::: Task material

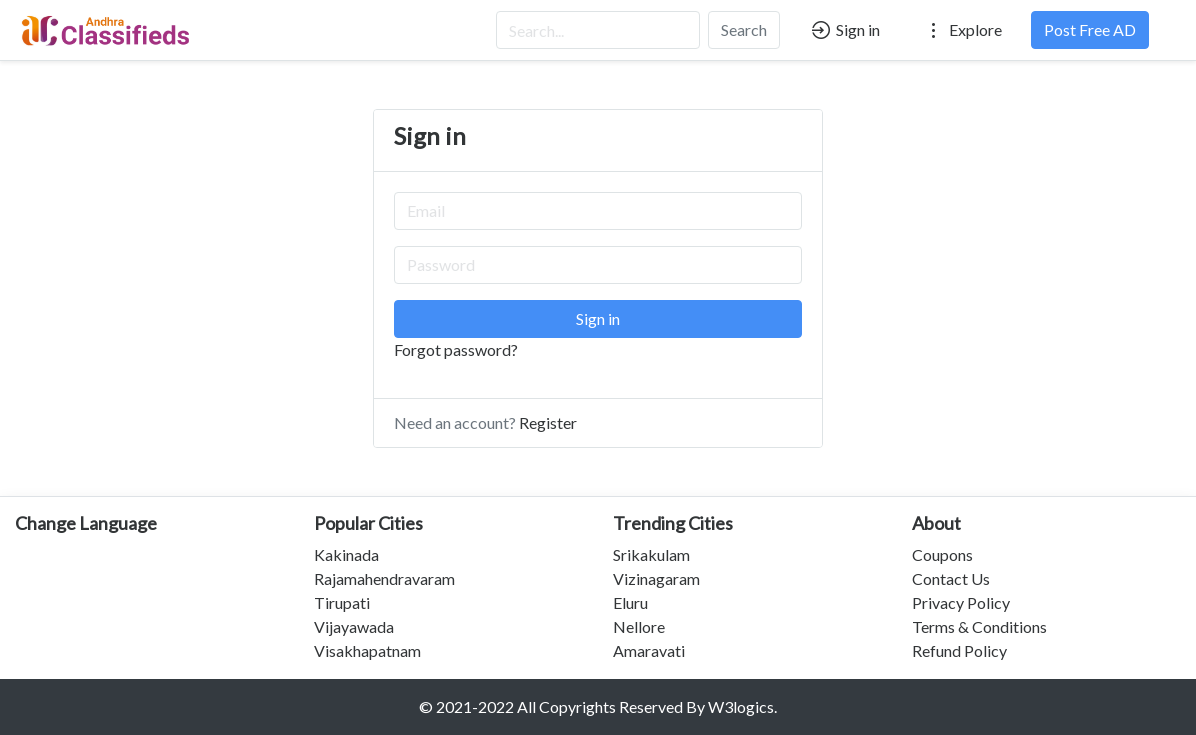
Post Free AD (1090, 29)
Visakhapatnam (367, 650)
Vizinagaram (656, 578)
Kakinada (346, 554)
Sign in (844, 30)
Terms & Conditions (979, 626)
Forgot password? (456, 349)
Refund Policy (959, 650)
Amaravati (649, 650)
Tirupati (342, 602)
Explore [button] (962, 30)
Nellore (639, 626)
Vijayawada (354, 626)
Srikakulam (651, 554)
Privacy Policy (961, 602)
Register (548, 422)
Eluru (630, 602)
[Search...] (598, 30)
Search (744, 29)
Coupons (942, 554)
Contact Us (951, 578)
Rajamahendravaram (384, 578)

::::::

Assignment: Output only a verbatim copy of the lines spanning from the line that contains "Privacy Policy (961, 602)" to the end of the records above.

Answer to this problem:
Privacy Policy (961, 602)
Register (548, 422)
Eluru (630, 602)
[Search...] (598, 30)
Search (744, 29)
Coupons (942, 554)
Contact Us (951, 578)
Rajamahendravaram (384, 578)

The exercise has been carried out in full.